ACTIVITY: Search the records for the word "para". Copy every line where it appears.

SOURCE INFORMATION:
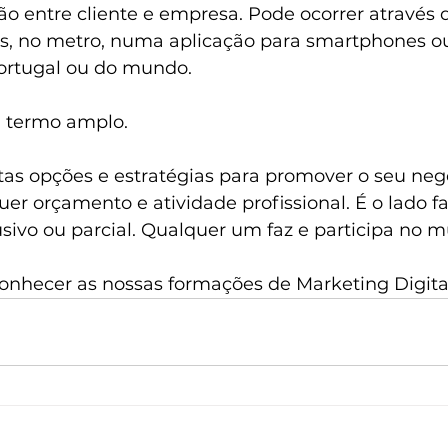
o entre cliente e empresa. Pode ocorrer através 
is, no metro, numa aplicação para smartphones 
ortugal ou do mundo.
m termo amplo.
tas opções e estratégias para promover o seu negó
r orçamento e atividade profissional. É o lado f
lusivo ou parcial. Qualquer um faz e participa no m
conhecer as nossas formações de Marketing Digita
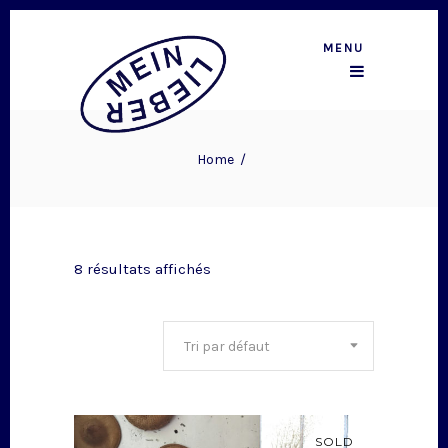
MENU
Home
/
8 résultats affichés
Tri par défaut
SOLD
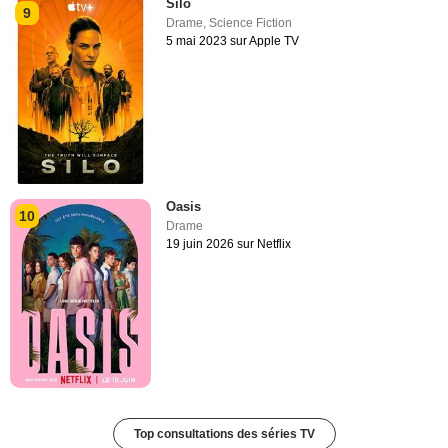
Silo
9
Drame
,
Science Fiction
5 mai 2023 sur Apple TV
Oasis
10
Drame
19 juin 2026 sur Netflix
Top consultations des séries TV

REPLY:
is, no metro, numa aplicação para smartphones 
tas opções e estratégias para promover o seu negó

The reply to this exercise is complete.